Podman: podman container run ubuntu

Why after running podman container run ubuntu the output of podman container ls is empty?

Because the container immediately exits after running the ubuntu image. This is completely normal and expected as containers designed to run a service or a app and exit when they are done running it.

If you want the container to keep running, you can run a command like sleep 100 which will run for 100 seconds or you can attach to terminal of the container with a command similar: podman container run -it ubuntu /bin/bash

How to attach your shell to a terminal of a running container?

podman container exec -it [container id/name] bash

This can be done in advance while running the container: podman container run -it [image:tag] /bin/bash

True or False? You can remove a running container if it doesn't running anything

False. You have to stop the container before removing it.

How to stop and remove a container?

podman container stop <container id/name> && podman container rm <container id/name>

What happens when you run docker container run ubuntu?
  1. Docker client posts the command to the API server running as part of the Docker daemon
  2. Docker daemon checks if a local image exists
  3. If it exists, it will use it
  4. If doesn't exists, it will go to the remote registry (Docker Hub by default) and pull the image locally
  5. containerd and runc are instructed (by the daemon) to create and start the container
How to run a container in the background?
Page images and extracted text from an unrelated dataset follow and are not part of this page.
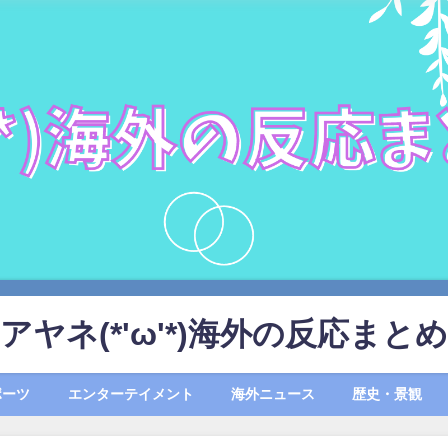
アヤネ(*'ω'*)海外の反応まとめ
ポーツ
エンターテイメント
海外ニュース
歴史・景観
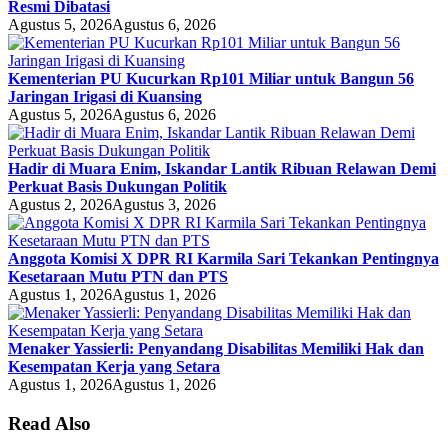
Resmi Dibatasi
Agustus 5, 2026
Agustus 6, 2026
Kementerian PU Kucurkan Rp101 Miliar untuk Bangun 56
Jaringan Irigasi di Kuansing
Agustus 5, 2026
Agustus 6, 2026
Hadir di Muara Enim, Iskandar Lantik Ribuan Relawan Demi
Perkuat Basis Dukungan Politik
Agustus 2, 2026
Agustus 3, 2026
Anggota Komisi X DPR RI Karmila Sari Tekankan Pentingnya
Kesetaraan Mutu PTN dan PTS
Agustus 1, 2026
Agustus 1, 2026
Menaker Yassierli: Penyandang Disabilitas Memiliki Hak dan
Kesempatan Kerja yang Setara
Agustus 1, 2026
Agustus 1, 2026
Read Also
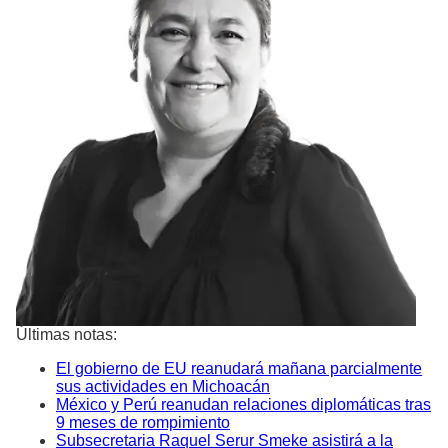
Últimas notas:
El gobierno de EU reanudará mañana parcialmente
sus actividades en Michoacán
México y Perú reanudan relaciones diplomáticas tras
9 meses de rompimiento
Subsecretaria Raquel Serur Smeke asistirá a la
With the -d flag. It will run in the background and will not attach it to the terminal.

docker container run -d httpd or podman container run -d httpd

Containers - Images

What is a container image?
  • An image of a container contains the application, its dependencies and the operating system where the application is executed.
  • It's a collection of read-only layers. These layers are loosely coupled
    • Each layer is assembled out of one or more files
Why container images are relatively small?
  • Most of the images don't contain Kernel. They share and access the one used by the host on which they are running
  • Containers intended to run specific application in most cases. This means they hold only what the application needs in order to run
How to list the container images on certain host?

podman image ls
docker image ls

Depends on which containers engine you use.

How the centralized location, where images are stored, is called?

Registry

A registry contains one or more ____ which in turn contain one or more ____

A registry contains one or more repositories which in turn contain one or more images.

How to find out which registry do you use by default from your environment?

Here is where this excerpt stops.